IL QUARTIERE SARACENO

 

         In molte città e paesi della Sicilia centro-occidentale, esistono tuttora nuclei che, pur continuamente rinnovati attraverso i secoli, lasciano intravedere la loro specifica origine saracena.

            C’è ancora oggi a Sambuca un quartiere che può essere assunto ad esempio di quella fisionomia urbana. Che risalga ad età musulmana chiaramente l’attestano la trama viaria, la sua mutevole e frazionata scenografia, le stesse sussistenze toponomastiche.

            Il quartiere saraceno è infatti delimitato da un lato dal Vicolo Emiri e dall’altro da via Fantasma.

            Il tessuto è determinato dai “sette vicoli saraceni”, i quali hanno scansioni diverse tra loro e irregolari, alternando slarghi e passaggi stretti, sfociando spesso in cortili ampi i quali venivano usati dagli abitanti come propagazione delle  anguste abitazioni, determinando così una ricchezza di relazioni sociali.

            Il quartiere saraceno di Zabut, diverso dai Rabati di Agrigento, di Salemi e di Sciacca è tipico esclusivamente di questa città. Una perimetrazione urbana, abbastanza marcata e netta, la distingue da tutto l’impianto urbano del resto dell’abitato.

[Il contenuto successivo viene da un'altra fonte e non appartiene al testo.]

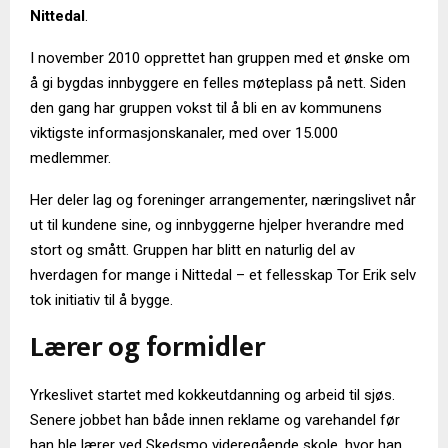
Nittedal
.
I november 2010 opprettet han gruppen med et ønske om
å gi bygdas innbyggere en felles møteplass på nett. Siden
den gang har gruppen vokst til å bli en av kommunens
viktigste informasjonskanaler, med over 15.000
medlemmer.
Her deler lag og foreninger arrangementer, næringslivet når
ut til kundene sine, og innbyggerne hjelper hverandre med
stort og smått. Gruppen har blitt en naturlig del av
hverdagen for mange i Nittedal – et fellesskap Tor Erik selv
tok initiativ til å bygge.
Lærer og formidler
Yrkeslivet startet med kokkeutdanning og arbeid til sjøs.
Senere jobbet han både innen reklame og varehandel før
han ble lærer ved Skedsmo videregående skole, hvor han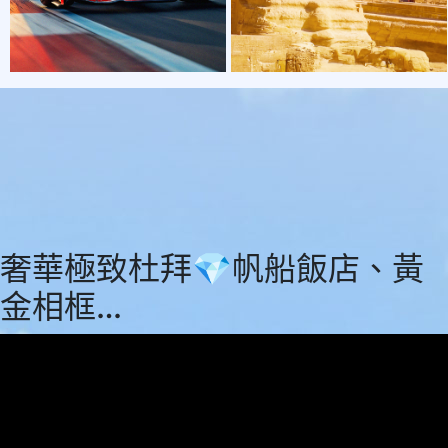
奢華極致杜拜💎帆船飯店、黃
金相框…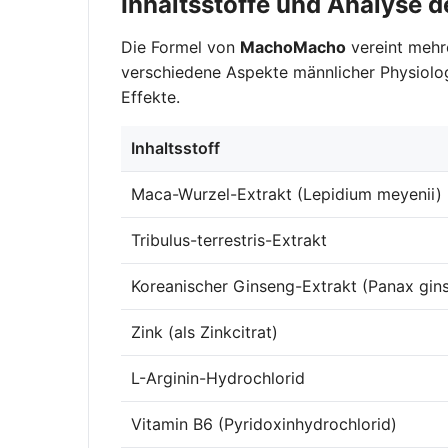
Inhaltsstoffe und Analys
Die Formel von
MachoMacho
vereint mehre
verschiedene Aspekte männlicher Physiologi
Effekte.
Inhaltsstoff
Maca-Wurzel-Extrakt (Lepidium meyenii)
Tribulus-terrestris-Extrakt
Koreanischer Ginseng-Extrakt (Panax gin
Zink (als Zinkcitrat)
L-Arginin-Hydrochlorid
Vitamin B6 (Pyridoxinhydrochlorid)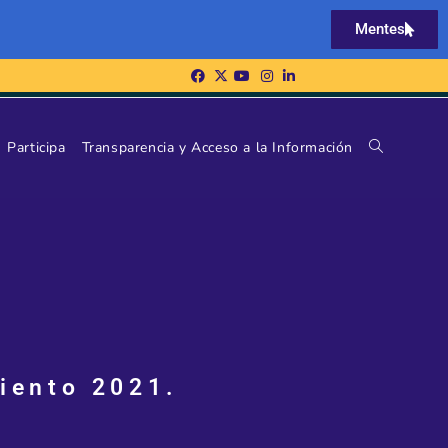
Mentes
Participa
Transparencia y Acceso a la Información
iento 2021.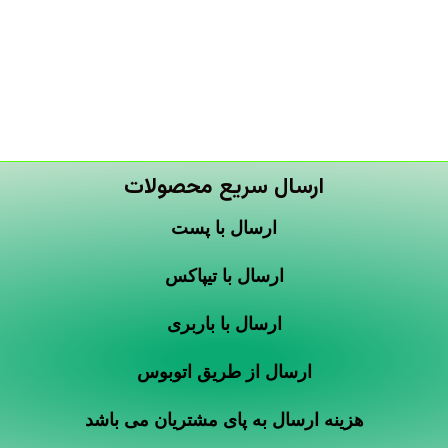
ارسال سریع محصولات
ارسال با پست
ارسال با تیپاکس
ارسال با باربری
ارسال از طریق اتوبوس
هزینه ارسال به پای مشتریان می باشد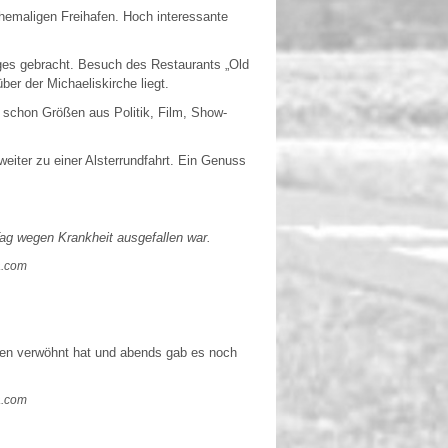
emaligen Freihafen. Hoch interessante
ges gebracht. Besuch des Restaurants „Old
r der Michaeliskirche liegt.
h schon Größen aus Politik, Film, Show-
iter zu einer Alsterrundfahrt. Ein Genuss
m Tag wegen Krankheit ausgefallen war.
a.com
keiten verwöhnt hat und abends gab es noch
a.com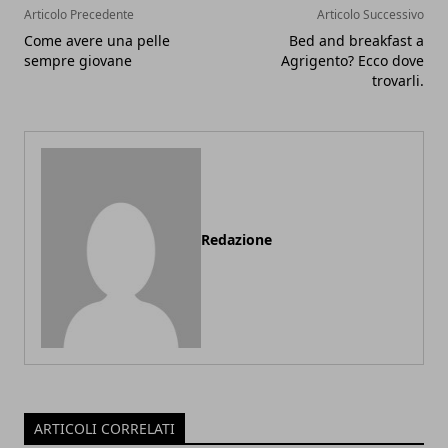
Articolo Precedente
Articolo Successivo
Come avere una pelle
Bed and breakfast a
sempre giovane
Agrigento? Ecco dove
trovarli.
Redazione
ARTICOLI CORRELATI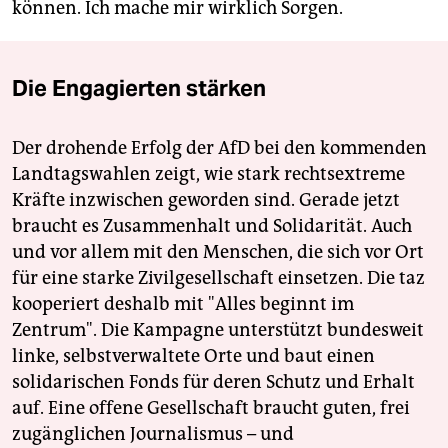
können. Ich mache mir wirklich Sorgen.
Die Engagierten stärken
Der drohende Erfolg der AfD bei den kommenden
Landtagswahlen zeigt, wie stark rechtsextreme
Kräfte inzwischen geworden sind. Gerade jetzt
braucht es Zusammenhalt und Solidarität. Auch
und vor allem mit den Menschen, die sich vor Ort
für eine starke Zivilgesellschaft einsetzen. Die taz
kooperiert deshalb mit "Alles beginnt im
Zentrum". Die Kampagne unterstützt bundesweit
linke, selbstverwaltete Orte und baut einen
solidarischen Fonds für deren Schutz und Erhalt
auf. Eine offene Gesellschaft braucht guten, frei
zugänglichen Journalismus – und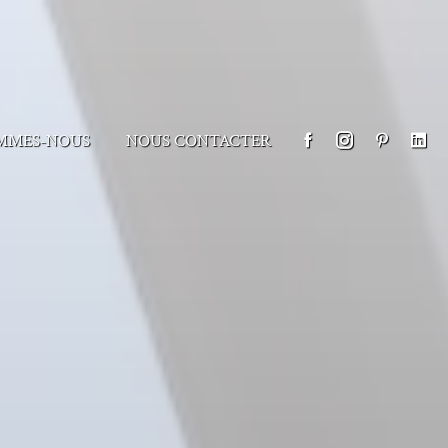
MMES-NOUS
NOUS CONTACTER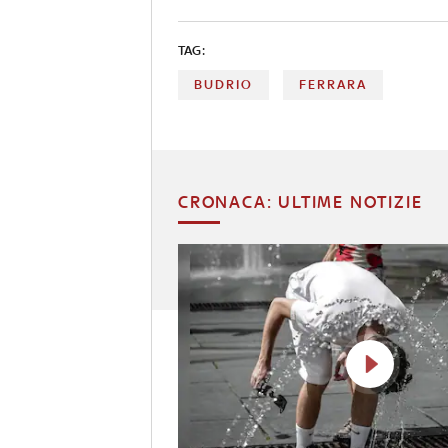
TAG:
BUDRIO
FERRARA
CRONACA: ULTIME NOTIZIE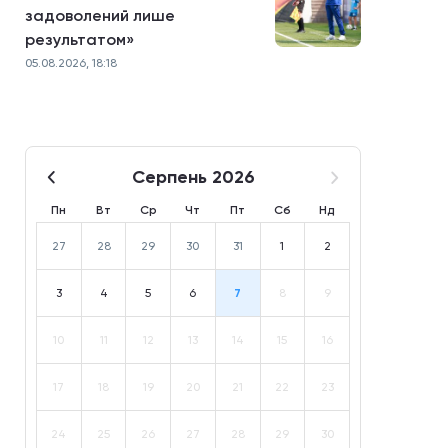
задоволений лише
результатом»
05.08.2026, 18:18
Серпень 2026
Пн
Вт
Ср
Чт
Пт
Сб
Нд
27
28
29
30
31
1
2
3
4
5
6
7
8
9
10
11
12
13
14
15
16
17
18
19
20
21
22
23
24
25
26
27
28
29
30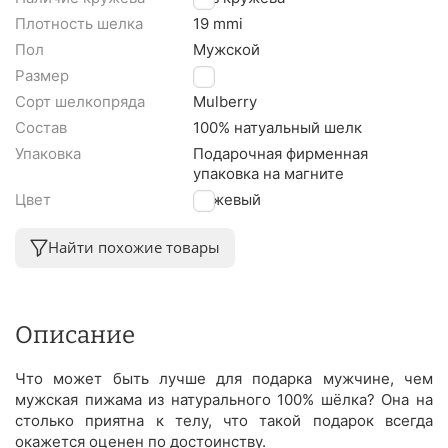
Плотность шелка
19 mmi
Пол
Мужской
Размер
S
Сорт шелкопряда
Mulberry
Состав
100% натуальный шелк
Упаковка
Подарочная фирменная
упаковка на магните
Цвет
Бежевый
Найти похожие товары
Описание
Что может быть лучше для подарка мужчине, чем
мужская пижама из натурального 100% шёлка? Она на
столько приятна к телу, что такой подарок всегда
окажется оценен по достоинству.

            Il quartiere nacque per conciliare esigenze abitative e necessità difensive militari: infatti, a nord di esso, nella parte più alta della collina, si erigeva il castello del quale si indovina ancora la sagoma e di cui rimangono la base quadrata di una torre, adattata in seguito a campanile della Chiesa Madre e la base circolare di un’altra torre, che rimane a formare la base del tempietto del Belvedere.

            Il quartiere, nonostante attraverso i secoli sia stato violentato da qualche modificazione, non ha subito alterazioni né nell’impianto viario, né nella destinazione socioeconomica abitativa.